Within this Adriatic setting is the symbolic, titular moray eel. The fish’s freedom in the ocean and subsequent capture and death at the hands of the family mirrors Julija’s own fight for survival. Her dreams of going to university are encouraged by Javier, who inspires her to believe there is a world outside of her family unit. Filipović injects Julija with a vitality and longing to experience this life, to swim freely like the moray eel do; this is a fish that will bite its own flesh to free itself from fishermen. Kusijanović’s use of symbolism in Murina is frequently impressive, always subtle enough so as to challenge the audience but always accessible and effective.

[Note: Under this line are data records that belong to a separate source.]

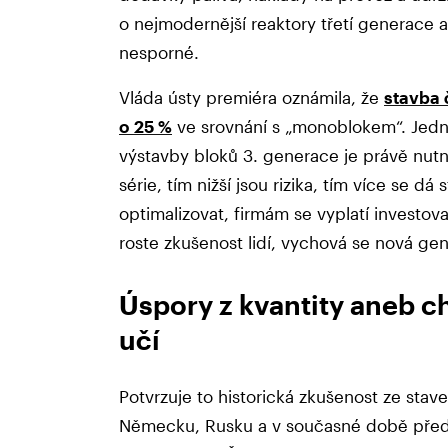
o nejmodernější reaktory třetí generace 
nesporné.
Vláda ústy premiéra oznámila, že
stavba č
o 25 %
ve srovnání s „monoblokem“. Jedn
výstavby bloků 3. generace je právě nutnos
série, tím nižší jsou rizika, tím více se d
optimalizovat, firmám se vyplatí investovat
roste zkušenost lidí, vychová se nová ge
Úspory z kvantity aneb c
učí
Potvrzuje to historická zkušenost ze stave
Německu, Rusku a v současné době před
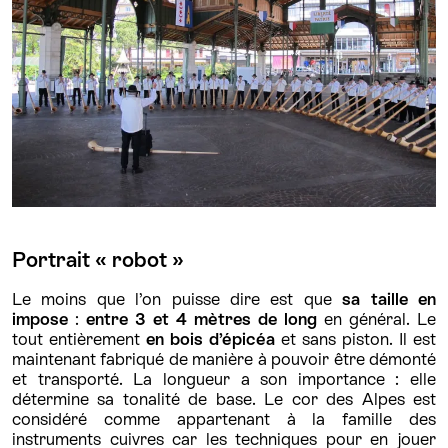
Portrait « robot »
Le moins que l’on puisse dire est que
sa taille en
impose
:
entre 3 et 4 mètres de long
en général. Le
tout entièrement
en bois d’épicéa
et sans piston. Il est
maintenant fabriqué de manière à pouvoir être démonté
et transporté. La longueur a son importance : elle
détermine sa tonalité de base. Le cor des Alpes est
considéré comme appartenant à la famille des
instruments cuivres car les techniques pour en jouer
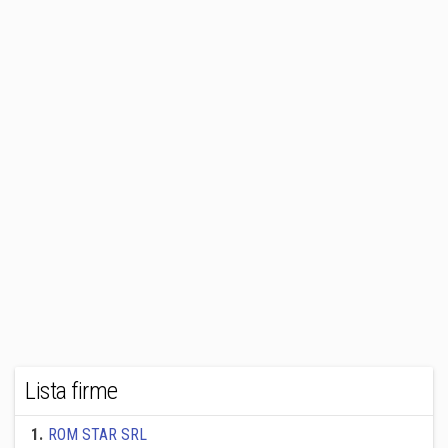
Lista firme
1
.
ROM STAR SRL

As Murina’s plot develops, the characters become increasingly at loggerheads: Julija’s anger towards Ante increases with every passing remark or angry grab of her arm; Ante and Javier’s friendship starts to become overwrought with their different forms of masculinity; and Julija’s frustration with her mother’s inaction towards Ante grows and grows. These psychological elements play out masterfully before exploding in Murina’s warped and climactic finale. Moments of liberation such as Julija, Nela and Javier dancing on a boat are swiftly extinguished by Ante’s return from a dive, his mere presence enough to bring their joy back to fear. Even moments where Ante seems to treat Julija with respect quickly dissolve into embarrassment and mistreatment; moments such as forcing her to read a poem out to guests or hoisting her onto his shoulders for a dance have a deeply uncomfortable undertone to them.

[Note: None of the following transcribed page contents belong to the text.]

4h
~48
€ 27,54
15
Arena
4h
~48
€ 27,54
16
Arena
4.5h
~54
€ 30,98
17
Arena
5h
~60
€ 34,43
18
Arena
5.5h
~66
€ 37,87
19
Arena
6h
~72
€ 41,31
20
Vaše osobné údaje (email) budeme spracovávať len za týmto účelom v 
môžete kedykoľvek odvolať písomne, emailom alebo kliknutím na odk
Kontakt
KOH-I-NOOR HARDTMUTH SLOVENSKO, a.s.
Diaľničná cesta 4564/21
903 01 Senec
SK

The fact that Kusijanović distils such a frightful undercurrent to everything on screen in only 96 minutes hints at a hugely promising filmmaking career ahead. There are moments when the energy wavers, and the slow burn atmosphere sometimes detracts from the emotional fallout, but Murina rarely loses its focus as it hurtles carefully towards its conclusion. Julija is, like much of the film itself, a symbol of hope and power. The constant barrage of harsh words seems to build her strength up rather than knock her down, although Kusijanović is careful not to simplify her journey, still recognising her emotional and mental struggles caused by the abuse. Just like David Lynch’s Blue Velvet (1986), which goes deep into the underworld of a seemingly perfect American town, Murina too finds dread within beauty, slowly building and refining it into something quite unnerving.
Murina had its UK Premiere at the 2022 Glasgow Film Festival on 13 March, 2022, and was released in the UK by Modern Films on 8 April.
In the US, the film will open in New York on July 8 (Metrograph) and in Los Angeles on July 15 (Laemmle Theatres), with a national rollout to follow.